Across the entries below, how many lines contain the string "years"? Give only the count.

▸ Exercise materials
—————
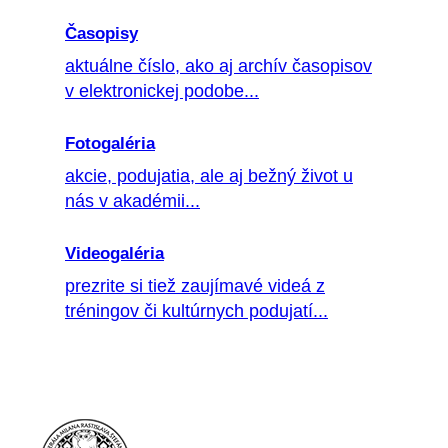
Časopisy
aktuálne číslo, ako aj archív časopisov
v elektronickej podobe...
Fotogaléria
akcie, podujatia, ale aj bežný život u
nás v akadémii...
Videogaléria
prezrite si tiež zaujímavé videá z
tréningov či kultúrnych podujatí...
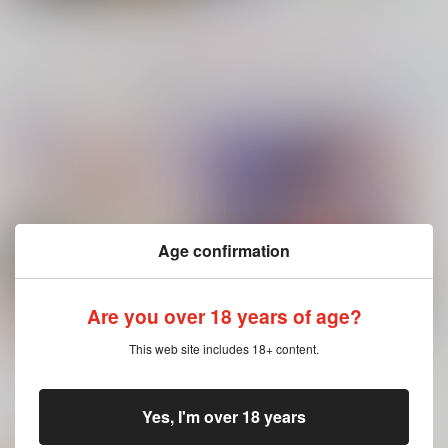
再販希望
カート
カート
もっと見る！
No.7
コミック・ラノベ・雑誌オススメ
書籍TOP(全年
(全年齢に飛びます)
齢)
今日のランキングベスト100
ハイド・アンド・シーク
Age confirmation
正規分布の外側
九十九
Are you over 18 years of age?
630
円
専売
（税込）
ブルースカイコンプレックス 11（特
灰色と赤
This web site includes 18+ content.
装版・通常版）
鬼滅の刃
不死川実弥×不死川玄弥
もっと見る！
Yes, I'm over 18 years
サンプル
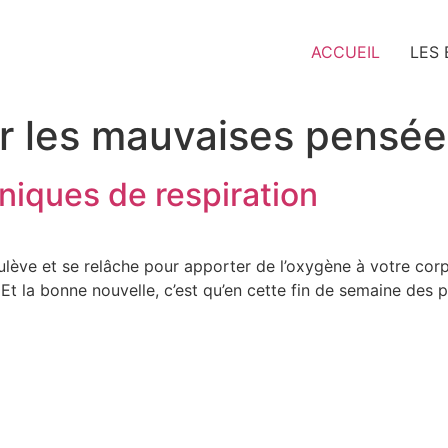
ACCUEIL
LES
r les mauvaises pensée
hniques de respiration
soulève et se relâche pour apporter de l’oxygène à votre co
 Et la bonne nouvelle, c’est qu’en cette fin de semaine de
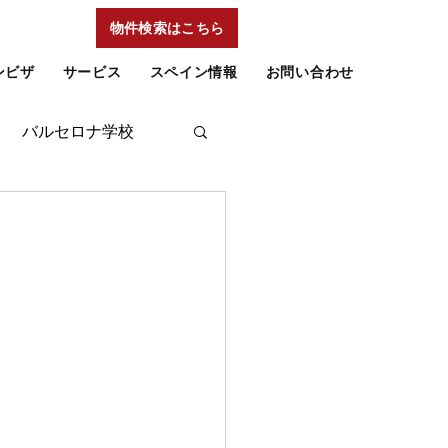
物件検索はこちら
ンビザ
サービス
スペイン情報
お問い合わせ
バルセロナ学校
—————
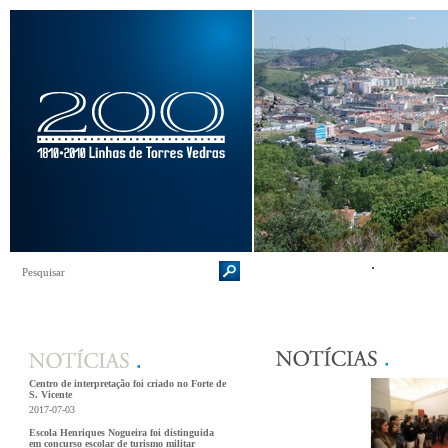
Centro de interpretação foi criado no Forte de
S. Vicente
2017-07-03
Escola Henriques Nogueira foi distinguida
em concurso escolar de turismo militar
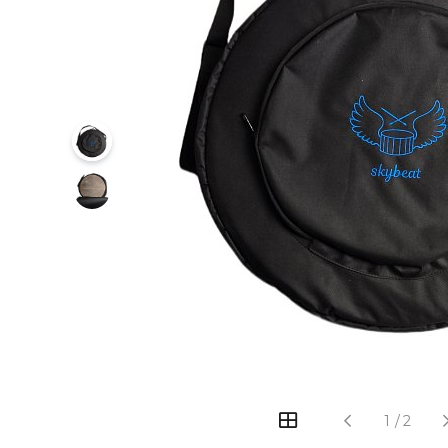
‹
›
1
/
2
—————
▸ Your solution
2